World Breastfeeding Week 2021 - Nurturing a Healthy India.
They say it takes a village to raise a child.
And yet, women are expected to naturally fit into the role of a mother and know how to nurture their baby from the get-go. For many new moms, early initiation of breastfeeding can be a huge challenge. A lack of community support, breastfeeding counselling and poor policies means that globally only 40% of infants under six months of age are exclusively breastfed. The theme of World Breastfeeding Week 2021 is “Protect Breastfeeding: A Shared Responsibility.”
Being responsible for a little human and their well being can be the most beautiful and overwhelming thing in the world. The joy of becoming a mother is often accompanied by guilt and doubt that sounds like:
“Am I doing it right?”
“Am I doing enough?”
“Am I a good mom?”
Motherhood is often painted in a positive light, leaving little room to talk about the challenges new moms face. As nuclear families become the norm, the social support that was once available to pregnant and lactating women has become a rarity — or even a luxury.
On the bright side, mothers today have access to a plethora of resources
such as breastfeeding counselling and psychosocial support to help them navigate the journey of motherhood. There is greater awareness on the importance of breastfeeding and its impact on babies’ health.

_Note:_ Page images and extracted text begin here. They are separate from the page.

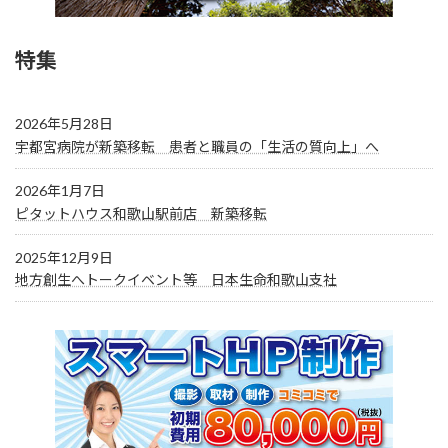
特集
2026年5月28日
宇都宮病院が新築移転 患者と職員の「生活の質向上」へ
2026年1月7日
ピタットハウス和歌山駅前店 新築移転
2025年12月9日
地方創生へトークイベント等 日本生命和歌山支社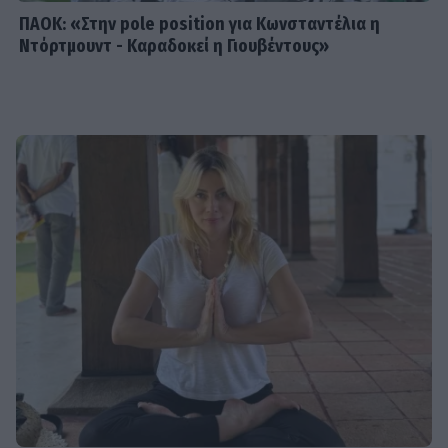
ΠΑΟΚ: «Στην pole position για Κωνσταντέλια η
Ντόρτμουντ - Καραδοκεί η Γιουβέντους»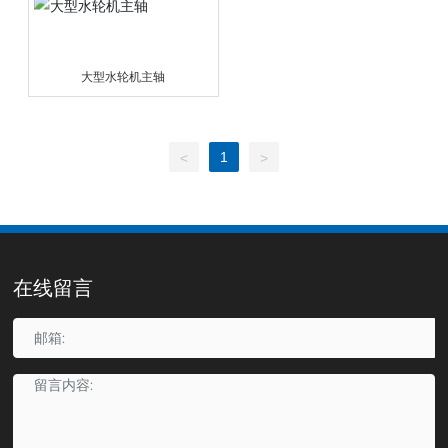
大型水轮机主轴
1
<
>
在线留言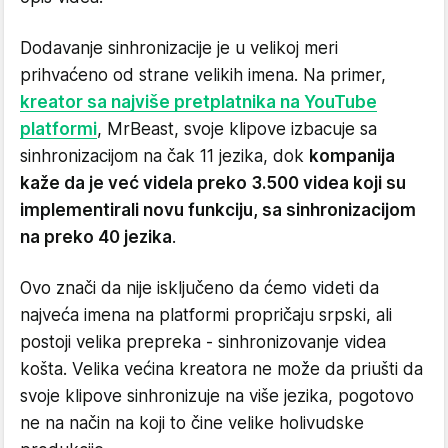
Dodavanje sinhronizacije je u velikoj meri
prihvaćeno od strane velikih imena. Na primer,
kreator sa najviše pretplatnika na YouTube
platformi
, MrBeast, svoje klipove izbacuje sa
sinhronizacijom na čak 11 jezika, dok
kompanija
kaže da je već videla preko 3.500 videa koji su
implementirali novu funkciju, sa sinhronizacijom
na preko 40 jezika
.
Ovo znači da nije isključeno da ćemo videti da
najveća imena na platformi propričaju srpski, ali
postoji velika prepreka - sinhronizovanje videa
košta. Velika većina kreatora ne može da priušti da
svoje klipove sinhronizuje na više jezika, pogotovo
ne na način na koji to čine velike holivudske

The World Health Organization recommends that breastfeeding be initiated within an hour of birth and continued for six months before introducing any nutritional supplements to the baby’s diet. Breastfeeding until the child is two years (or older) is proven to have several benefits.

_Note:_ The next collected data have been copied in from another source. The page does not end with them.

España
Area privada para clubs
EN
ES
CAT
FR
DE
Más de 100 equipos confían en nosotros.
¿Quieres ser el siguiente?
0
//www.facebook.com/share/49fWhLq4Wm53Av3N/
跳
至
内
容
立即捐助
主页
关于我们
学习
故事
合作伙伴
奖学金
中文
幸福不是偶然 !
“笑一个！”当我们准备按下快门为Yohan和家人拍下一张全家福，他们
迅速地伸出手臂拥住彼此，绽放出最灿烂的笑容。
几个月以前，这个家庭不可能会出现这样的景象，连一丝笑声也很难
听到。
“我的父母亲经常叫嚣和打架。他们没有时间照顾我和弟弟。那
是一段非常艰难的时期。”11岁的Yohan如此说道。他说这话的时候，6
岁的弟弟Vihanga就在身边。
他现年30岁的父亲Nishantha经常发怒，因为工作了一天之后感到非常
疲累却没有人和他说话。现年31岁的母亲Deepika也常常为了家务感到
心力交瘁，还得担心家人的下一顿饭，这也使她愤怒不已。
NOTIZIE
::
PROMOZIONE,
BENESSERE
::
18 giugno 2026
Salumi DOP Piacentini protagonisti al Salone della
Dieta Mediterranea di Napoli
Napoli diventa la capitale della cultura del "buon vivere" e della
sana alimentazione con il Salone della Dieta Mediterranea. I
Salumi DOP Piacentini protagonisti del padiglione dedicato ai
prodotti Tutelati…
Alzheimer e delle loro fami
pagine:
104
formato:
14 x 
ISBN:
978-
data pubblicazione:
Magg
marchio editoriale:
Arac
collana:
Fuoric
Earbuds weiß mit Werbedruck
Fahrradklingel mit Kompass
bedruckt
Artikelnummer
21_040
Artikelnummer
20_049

- Breastfeeding produces oxytocin – a hormone that reduces stress and helps calm the mother and child.
It supports the development of healthy gut bacteria that strengthens the baby’s immune system.
- Breast Milk contains antibodies that protect babies from catching infections.

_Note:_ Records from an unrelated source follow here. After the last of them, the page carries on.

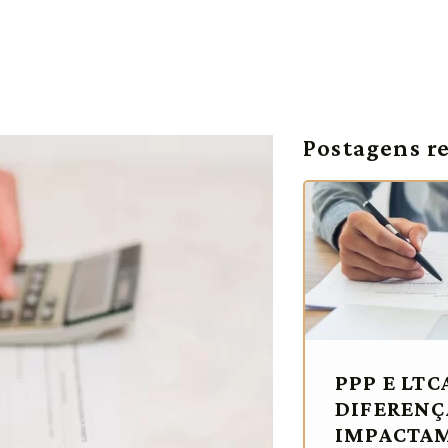
Postagens r
PPP E LTC
DIFERENÇ
IMPACTAM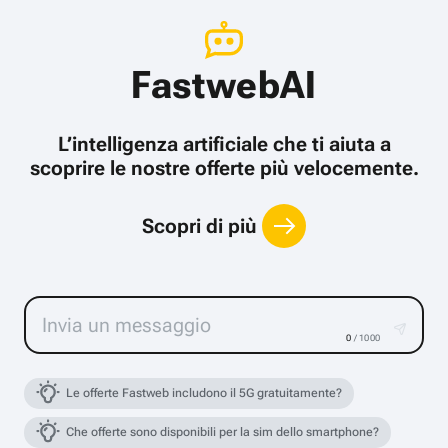
FastwebAI
L’intelligenza artificiale che ti aiuta a
scoprire le nostre offerte più velocemente.
Scopri di più
0
/ 1000
Le offerte Fastweb includono il 5G gratuitamente?
Che offerte sono disponibili per la sim dello smartphone?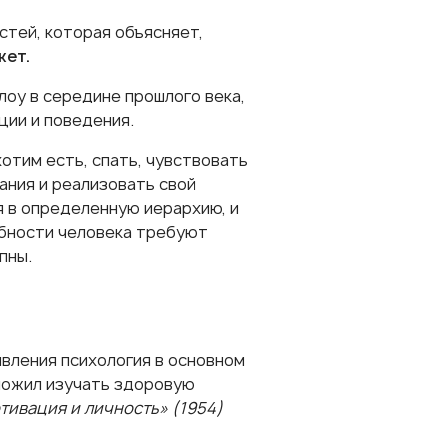
тей, которая объясняет,
жет.
оу в середине прошлого века,
ции и поведения.
отим есть, спать, чувствовать
ания и реализовать свой
 в определенную иерархию, и
ебности человека требуют
пны.
вления психология в основном
ложил изучать здоровую
тивация и личность» (1954)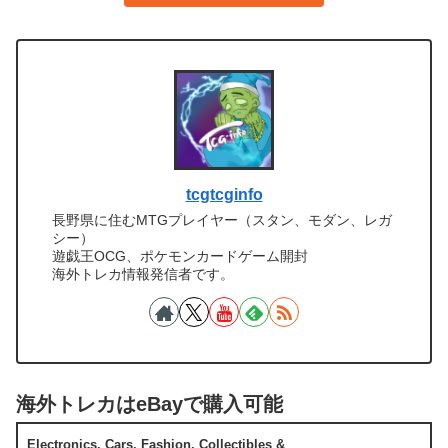
tcgtcginfo
長野県に住むMTGプレイヤー（スタン、モダン、レガ
シー）
遊戯王OCG、ポケモンカードゲーム開封
海外トレカ情報発信者です。
海外トレカはeBayで購入可能
Electronics, Cars, Fashion, Collectibles &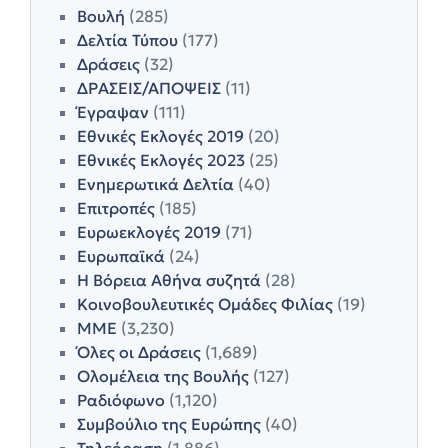
Βουλή
(285)
Δελτία Τύπου
(177)
Δράσεις
(32)
ΔΡΑΣΕΙΣ/ΑΠΟΨΕΙΣ
(11)
Έγραψαν
(111)
Εθνικές Εκλογές 2019
(20)
Εθνικές Εκλογές 2023
(25)
Ενημερωτικά Δελτία
(40)
Επιτροπές
(185)
Ευρωεκλογές 2019
(71)
Ευρωπαϊκά
(24)
Η Βόρεια Αθήνα συζητά
(28)
Κοινοβουλευτικές Ομάδες Φιλίας
(19)
ΜΜΕ
(3,230)
Όλες οι Δράσεις
(1,689)
Ολομέλεια της Βουλής
(127)
Ραδιόφωνο
(1,120)
Συμβούλιο της Ευρώπης
(40)
Τηλεόραση
(1,886)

It provides important nutrients that aid the child’s growth and development.
- Breastfeeding also reduces the risk of breast and ovarian cancers, type 2 diabetes and cardiovascular disease in mothers.
Babies need to be breastfed at least eight times a day.
However, 1.25 crore women in India are unable to produce sufficient quantities of breast milk for their infants. This can be attributed to several conditions such as polycystic ovary syndrome (PCOS), a low or high thyroid, diabetes, hypertension, or insufficient glandular tissue. A low supply can also be caused by external factors such as using the formula in the early weeks ofor being on hormonal birth control.
Inadequate lactation can take a toll on both — mother and child.
The good news is that there are several ways to maximize milk production such as pumping, taking a prescription medication or a potent Galactagogue like Wanto-Lact capsules that is made with natural ingredients such as Fenugreek and Cuminum (increases the quantity and quality of milk in lactating mothers within 24-72 hours). Consulting a doctor or a trained lactation consultant who can provide the right breastfeeding counselling can be a gamechanger.
A study by medical journal Lancet shows that 13% of all under-5 deaths could be prevented if India were to universalize breastfeeding.
And over 800,000 children could be saved worldwide if more women were able to breastfeed. That’s a pretty significant number. But the onus of breastfeeding cannot be on mothers alone. From maternity leave and benefits — to continued lactation support, a multifaceted approach is the need of the hour. This breastfeeding week, let us come together to increase awareness, remove barriers to breastfeeding and help save lives.
Afterall, protecting breastfeeding is a shared responsibility.